Si è concluso con tre condanne pesanti il processo “La Signora”, scaturito da un’indagine dei Carabinieri del Nas di Reggio Calabria su gravi episodi di maltrattamenti e abbandono di persone incapaci all’interno della casa di riposo abusiva “Casa del Sole”, situata in via Bruno Buozzi, nel pieno centro della città.

La Corte d’Assise di Reggio Calabria, accogliendo le richieste della Procura, ha ritenuto colpevoli le tre imputate. Giovanna Scarfò, ritenuta la principale responsabile della struttura, è stata condannata a 14 anni e 6 mesi di reclusione; Cecilia Prestipino, co-titolare, a 13 anni e 6 mesi; mentre Margherita Battaglia, dipendente della casa-famiglia, dovrà scontare 12 anni e mezzo di carcere.

L’inchiesta e le prove raccolte dai Nas

L’inchiesta era stata avviata nel 2021, dopo la denuncia di una donna il cui marito, affetto da una malattia neurodegenerativa, era morto in ospedale dopo un periodo di degenza nella struttura. Le successive verifiche dei militari del Nas avevano fatto emergere un quadro inquietante di abusi, incuria e violenze.

Attraverso intercettazioni telefoniche, pedinamenti, ispezioni igienico-sanitarie e l’acquisizione delle cartelle cliniche, gli investigatori avevano documentato episodi sistematici di maltrattamento, con pazienti anziani lasciati in condizioni di degrado e denutrizione.

Secondo l’accusa, le imputate avevano anche somministrato cibo scaduto o mal conservato e, in alcuni casi, sedativi e psicofarmaci per rendere gli ospiti “più gestibili”. Tutte le vittime, circa quindici, erano persone fragili e non autosufficienti, affette da gravi patologie.
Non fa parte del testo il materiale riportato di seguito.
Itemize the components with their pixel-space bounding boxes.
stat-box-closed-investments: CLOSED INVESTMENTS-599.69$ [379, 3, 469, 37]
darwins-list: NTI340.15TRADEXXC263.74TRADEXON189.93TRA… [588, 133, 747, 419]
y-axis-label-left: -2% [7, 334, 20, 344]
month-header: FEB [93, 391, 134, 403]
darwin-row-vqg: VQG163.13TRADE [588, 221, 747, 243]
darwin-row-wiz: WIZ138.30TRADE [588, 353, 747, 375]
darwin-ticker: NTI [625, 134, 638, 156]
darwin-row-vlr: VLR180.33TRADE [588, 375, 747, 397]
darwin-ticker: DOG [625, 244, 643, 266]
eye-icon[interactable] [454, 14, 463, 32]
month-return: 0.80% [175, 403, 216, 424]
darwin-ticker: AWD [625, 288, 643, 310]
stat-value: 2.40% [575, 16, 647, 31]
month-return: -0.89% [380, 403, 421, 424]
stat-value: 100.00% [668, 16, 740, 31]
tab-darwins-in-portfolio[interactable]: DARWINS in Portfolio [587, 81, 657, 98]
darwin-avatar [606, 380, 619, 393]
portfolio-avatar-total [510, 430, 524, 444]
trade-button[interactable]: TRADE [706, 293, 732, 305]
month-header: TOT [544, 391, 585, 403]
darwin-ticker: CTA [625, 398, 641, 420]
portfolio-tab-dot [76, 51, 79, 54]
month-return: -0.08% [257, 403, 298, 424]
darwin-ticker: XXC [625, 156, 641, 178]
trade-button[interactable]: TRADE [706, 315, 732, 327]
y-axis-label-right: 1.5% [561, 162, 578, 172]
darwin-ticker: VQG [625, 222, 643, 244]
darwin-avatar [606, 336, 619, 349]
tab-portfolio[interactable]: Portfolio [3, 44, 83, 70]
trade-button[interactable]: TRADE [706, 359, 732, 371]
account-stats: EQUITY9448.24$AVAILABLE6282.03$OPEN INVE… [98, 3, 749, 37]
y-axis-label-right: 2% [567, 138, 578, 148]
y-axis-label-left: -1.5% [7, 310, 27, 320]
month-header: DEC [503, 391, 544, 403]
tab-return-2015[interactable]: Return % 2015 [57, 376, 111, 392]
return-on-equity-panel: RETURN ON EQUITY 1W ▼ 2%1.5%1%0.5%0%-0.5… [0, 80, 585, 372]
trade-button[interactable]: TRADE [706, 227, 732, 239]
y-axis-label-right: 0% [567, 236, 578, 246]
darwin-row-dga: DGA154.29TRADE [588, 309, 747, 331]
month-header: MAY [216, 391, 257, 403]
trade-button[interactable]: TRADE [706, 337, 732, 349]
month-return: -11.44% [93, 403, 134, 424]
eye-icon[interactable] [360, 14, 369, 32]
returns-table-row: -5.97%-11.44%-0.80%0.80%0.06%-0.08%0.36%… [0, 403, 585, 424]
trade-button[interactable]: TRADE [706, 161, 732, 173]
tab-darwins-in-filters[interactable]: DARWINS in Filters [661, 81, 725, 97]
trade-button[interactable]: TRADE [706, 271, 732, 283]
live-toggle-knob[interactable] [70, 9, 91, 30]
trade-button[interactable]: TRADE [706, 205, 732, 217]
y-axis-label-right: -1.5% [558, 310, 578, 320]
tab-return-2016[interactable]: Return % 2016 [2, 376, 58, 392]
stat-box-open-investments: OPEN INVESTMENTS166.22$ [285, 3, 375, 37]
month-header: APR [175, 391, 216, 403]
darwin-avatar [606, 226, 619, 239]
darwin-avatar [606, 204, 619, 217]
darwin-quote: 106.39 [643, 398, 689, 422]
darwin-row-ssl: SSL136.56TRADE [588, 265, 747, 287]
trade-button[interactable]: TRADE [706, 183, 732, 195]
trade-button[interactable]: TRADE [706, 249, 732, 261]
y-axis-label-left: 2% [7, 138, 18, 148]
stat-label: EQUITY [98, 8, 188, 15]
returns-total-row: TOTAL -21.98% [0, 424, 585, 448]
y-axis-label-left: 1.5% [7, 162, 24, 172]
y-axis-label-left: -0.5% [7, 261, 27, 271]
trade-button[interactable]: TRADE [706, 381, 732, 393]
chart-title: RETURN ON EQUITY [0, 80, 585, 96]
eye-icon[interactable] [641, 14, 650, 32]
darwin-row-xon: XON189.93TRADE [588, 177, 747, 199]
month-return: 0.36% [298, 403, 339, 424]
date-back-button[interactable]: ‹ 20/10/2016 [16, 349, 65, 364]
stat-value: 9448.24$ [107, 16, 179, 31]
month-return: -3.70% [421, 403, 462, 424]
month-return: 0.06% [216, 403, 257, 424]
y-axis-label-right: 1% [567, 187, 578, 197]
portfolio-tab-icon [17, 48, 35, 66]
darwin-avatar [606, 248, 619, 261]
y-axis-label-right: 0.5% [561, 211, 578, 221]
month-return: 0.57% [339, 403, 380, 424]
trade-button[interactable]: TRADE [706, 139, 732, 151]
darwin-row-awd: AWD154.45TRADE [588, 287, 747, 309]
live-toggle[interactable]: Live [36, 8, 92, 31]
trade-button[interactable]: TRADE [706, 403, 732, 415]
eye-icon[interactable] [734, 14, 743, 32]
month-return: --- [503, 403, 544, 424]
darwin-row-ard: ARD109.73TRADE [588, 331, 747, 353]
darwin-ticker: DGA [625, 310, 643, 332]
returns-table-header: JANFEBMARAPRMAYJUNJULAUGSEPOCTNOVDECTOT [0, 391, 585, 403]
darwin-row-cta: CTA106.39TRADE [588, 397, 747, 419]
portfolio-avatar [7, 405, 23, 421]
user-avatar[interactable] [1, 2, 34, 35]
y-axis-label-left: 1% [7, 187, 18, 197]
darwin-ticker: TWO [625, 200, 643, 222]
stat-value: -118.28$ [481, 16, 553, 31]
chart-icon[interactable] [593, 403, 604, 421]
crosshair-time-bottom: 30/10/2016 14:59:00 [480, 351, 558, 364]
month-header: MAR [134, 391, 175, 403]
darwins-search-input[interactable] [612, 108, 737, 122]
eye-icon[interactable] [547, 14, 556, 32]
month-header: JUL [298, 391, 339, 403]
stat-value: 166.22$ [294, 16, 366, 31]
La morte di un ospite e l’aggravante della crudeltà

Nel corso del processo è stata riconosciuta anche l’aggravante dell’aver causato la morte di uno degli ospiti, evento che ha determinato un inasprimento delle pene. Nelle motivazioni dell’ordinanza di arresto, la Procura aveva parlato di “straordinaria crudeltà” da parte delle imputate, che avrebbero agito con totale disprezzo per la dignità e la sofferenza delle vittime.

Con la sentenza della Corte d’Assise si chiude una vicenda che ha scosso profondamente la comunità reggina, riportando alla luce il tema della tutela degli anziani e dei soggetti fragili e la necessità di un controllo più rigoroso sulle strutture di assistenza private.